I shook my head, wondering if it was all even worth it. “Did you hear about what happened at the conference?”

“Your panel discussion? Yeah.”

“Dorn set me up, you know.” I told her about the overalled hayseed and the transaction out by the dumpster. “If he really wants it, he's going to get it.”

“Not if you don't want him to. Remember, you're the one who's supposed to get it. As far as I know, the lawyers haven't been able to get around that.”

I pulled my hands away and lay back. “I didn't want any of this to begin with.”

She waited a long time before saying, “Including me.”

“No, not including you.”

It was hard to cheer up again after that. We slept, and in the morning ate breakfast together, but there hung between us some general dissatisfaction, something both of us felt but were powerless to repair, either in ourselves or in the other. Susan offered to drive me home, but I refused. “It's your day off. You should enjoy it however you want.”
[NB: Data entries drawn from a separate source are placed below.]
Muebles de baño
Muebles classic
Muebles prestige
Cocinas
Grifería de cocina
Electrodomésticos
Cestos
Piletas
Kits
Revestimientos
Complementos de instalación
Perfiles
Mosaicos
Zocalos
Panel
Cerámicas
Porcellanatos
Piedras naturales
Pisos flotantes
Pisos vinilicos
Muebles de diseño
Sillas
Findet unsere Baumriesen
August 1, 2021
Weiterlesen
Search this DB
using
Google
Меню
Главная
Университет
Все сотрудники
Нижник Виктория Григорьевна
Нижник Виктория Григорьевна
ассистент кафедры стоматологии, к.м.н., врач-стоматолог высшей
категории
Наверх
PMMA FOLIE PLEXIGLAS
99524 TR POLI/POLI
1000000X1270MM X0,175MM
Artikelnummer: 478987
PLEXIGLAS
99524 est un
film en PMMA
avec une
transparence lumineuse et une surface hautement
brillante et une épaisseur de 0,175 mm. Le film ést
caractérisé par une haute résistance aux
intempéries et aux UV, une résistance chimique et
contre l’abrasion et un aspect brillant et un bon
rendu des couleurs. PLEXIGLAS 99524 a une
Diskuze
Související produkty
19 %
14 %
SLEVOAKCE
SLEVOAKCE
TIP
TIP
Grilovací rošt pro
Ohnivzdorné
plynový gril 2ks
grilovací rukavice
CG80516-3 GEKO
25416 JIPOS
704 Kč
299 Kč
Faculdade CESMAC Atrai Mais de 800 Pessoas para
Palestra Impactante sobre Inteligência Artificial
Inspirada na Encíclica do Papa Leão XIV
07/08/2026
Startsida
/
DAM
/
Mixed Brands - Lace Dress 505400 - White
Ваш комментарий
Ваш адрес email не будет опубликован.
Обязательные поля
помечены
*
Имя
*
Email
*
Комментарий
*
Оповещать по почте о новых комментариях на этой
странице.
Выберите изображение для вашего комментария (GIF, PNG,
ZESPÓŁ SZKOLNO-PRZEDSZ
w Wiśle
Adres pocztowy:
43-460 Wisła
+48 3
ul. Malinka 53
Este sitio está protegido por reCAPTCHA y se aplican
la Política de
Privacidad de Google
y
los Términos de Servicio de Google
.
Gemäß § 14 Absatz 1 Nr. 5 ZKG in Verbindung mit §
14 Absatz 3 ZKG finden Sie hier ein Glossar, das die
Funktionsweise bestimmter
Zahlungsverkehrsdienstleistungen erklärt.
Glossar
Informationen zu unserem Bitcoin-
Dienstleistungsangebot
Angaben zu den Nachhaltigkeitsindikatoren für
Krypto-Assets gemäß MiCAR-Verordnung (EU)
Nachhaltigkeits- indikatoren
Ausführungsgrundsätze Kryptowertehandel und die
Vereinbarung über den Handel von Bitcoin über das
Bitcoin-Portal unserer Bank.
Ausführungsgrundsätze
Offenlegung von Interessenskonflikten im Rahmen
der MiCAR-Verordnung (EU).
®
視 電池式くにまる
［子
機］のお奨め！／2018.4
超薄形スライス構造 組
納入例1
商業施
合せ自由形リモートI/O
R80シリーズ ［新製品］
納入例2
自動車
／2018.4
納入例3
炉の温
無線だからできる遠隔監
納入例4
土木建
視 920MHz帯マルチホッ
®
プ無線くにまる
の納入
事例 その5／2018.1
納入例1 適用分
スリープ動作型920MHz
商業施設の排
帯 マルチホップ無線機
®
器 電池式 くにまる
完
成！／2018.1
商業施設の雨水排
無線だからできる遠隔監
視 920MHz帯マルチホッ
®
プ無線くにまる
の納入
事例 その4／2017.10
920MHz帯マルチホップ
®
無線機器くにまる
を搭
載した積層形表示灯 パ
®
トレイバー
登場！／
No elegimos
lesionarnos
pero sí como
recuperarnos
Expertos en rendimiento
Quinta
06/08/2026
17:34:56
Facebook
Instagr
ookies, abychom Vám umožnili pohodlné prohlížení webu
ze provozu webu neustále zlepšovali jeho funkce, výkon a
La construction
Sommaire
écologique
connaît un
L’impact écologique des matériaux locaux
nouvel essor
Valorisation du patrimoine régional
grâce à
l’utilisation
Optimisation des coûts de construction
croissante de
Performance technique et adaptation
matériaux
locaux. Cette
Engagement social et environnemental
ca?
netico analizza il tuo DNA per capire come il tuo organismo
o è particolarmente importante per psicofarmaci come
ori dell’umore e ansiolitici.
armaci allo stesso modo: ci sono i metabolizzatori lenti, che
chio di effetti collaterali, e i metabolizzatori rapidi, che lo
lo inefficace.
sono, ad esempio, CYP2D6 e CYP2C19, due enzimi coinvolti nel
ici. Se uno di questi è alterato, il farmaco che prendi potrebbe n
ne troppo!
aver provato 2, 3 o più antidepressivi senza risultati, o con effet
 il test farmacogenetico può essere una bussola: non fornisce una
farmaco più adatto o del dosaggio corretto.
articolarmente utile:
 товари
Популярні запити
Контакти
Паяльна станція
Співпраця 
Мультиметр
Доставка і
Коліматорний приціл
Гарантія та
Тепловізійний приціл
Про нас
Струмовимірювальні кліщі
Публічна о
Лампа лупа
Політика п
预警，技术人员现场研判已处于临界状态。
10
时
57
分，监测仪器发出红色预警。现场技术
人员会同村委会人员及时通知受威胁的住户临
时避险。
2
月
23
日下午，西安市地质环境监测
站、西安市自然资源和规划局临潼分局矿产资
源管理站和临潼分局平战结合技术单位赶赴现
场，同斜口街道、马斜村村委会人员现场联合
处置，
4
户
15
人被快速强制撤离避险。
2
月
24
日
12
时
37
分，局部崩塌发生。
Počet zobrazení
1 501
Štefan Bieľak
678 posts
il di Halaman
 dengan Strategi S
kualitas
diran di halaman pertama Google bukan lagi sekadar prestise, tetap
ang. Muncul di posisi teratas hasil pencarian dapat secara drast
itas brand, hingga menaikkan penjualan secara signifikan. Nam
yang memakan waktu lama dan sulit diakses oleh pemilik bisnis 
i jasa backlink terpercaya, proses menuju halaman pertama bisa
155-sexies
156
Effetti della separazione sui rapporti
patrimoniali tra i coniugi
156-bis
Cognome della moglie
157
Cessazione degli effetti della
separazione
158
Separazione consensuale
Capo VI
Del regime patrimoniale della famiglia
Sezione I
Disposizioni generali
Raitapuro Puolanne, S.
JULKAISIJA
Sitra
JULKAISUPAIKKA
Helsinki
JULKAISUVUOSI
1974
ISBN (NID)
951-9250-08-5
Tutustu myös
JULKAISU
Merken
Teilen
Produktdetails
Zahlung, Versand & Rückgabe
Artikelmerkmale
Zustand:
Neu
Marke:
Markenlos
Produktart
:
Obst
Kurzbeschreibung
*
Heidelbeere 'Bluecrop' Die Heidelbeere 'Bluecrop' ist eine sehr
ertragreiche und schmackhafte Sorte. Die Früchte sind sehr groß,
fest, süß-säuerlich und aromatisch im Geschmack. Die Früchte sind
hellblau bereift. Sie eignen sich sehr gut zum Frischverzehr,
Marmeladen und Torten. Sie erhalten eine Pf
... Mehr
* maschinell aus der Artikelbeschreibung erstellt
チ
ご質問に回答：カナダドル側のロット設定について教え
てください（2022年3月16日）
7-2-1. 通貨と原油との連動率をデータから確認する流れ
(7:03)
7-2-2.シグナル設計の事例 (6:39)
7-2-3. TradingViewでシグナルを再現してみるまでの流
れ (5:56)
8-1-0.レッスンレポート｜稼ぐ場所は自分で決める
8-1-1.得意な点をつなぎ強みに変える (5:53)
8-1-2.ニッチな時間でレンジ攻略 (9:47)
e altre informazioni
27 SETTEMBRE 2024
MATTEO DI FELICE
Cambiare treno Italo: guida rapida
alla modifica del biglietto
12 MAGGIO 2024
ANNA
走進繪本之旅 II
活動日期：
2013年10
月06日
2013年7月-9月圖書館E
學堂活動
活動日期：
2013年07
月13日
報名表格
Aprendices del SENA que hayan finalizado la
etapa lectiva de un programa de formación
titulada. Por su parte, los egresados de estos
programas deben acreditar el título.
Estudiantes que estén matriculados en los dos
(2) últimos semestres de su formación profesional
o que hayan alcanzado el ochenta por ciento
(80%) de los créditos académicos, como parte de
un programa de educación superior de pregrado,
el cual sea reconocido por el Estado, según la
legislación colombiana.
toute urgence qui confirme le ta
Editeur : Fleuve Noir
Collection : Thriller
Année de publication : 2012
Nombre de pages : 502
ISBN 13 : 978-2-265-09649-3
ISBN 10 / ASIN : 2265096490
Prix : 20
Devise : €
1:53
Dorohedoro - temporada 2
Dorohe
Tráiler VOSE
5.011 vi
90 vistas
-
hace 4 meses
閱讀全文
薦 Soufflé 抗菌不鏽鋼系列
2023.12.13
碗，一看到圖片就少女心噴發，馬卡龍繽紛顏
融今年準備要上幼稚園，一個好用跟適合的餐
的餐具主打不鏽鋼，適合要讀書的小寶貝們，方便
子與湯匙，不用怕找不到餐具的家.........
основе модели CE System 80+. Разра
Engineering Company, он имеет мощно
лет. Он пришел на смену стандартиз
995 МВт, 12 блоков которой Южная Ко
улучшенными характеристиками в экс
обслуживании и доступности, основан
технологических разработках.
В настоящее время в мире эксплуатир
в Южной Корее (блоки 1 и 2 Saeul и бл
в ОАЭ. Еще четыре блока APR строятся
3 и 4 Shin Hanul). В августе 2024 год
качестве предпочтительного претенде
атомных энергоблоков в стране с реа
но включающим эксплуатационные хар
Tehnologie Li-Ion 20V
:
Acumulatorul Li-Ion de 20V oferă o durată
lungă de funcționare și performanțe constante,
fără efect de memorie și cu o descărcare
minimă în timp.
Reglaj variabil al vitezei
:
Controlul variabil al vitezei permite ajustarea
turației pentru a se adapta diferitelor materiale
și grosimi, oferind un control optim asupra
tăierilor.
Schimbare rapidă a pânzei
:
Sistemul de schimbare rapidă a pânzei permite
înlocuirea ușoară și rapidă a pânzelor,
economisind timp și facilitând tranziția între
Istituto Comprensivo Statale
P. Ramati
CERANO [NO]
She said, “Will you call me?”

“And vice versa.”

“Sure.” We hugged. “Did we do the right thing?” she asked me, from over my shoulder.

I brought her face around to mine, looked her in the eyes, and said “Twice,” which was, thank God, exactly what was needed for a change.

* * *

I tried to do two days' work in one afternoon. It didn't go so well. I figured if I pushed myself I could be finished by the time I got hungry, but instead my dinner—a Custard's Last Hot Dog and an A&W float—proved to be a dinner break, and I was back in the studio by six-thirty, the hot dog still somersaulting inside me. Despite my best efforts, the FF characters would not yield to the pen. I took half an hour to add to my pool of gags and replaced a few of the old, half-assed ones with the new. I was supposed to have six roughs for Wurster by tomorrow morning, and it was pretty clear I wouldn't accomplish this with any degree of technical mastery.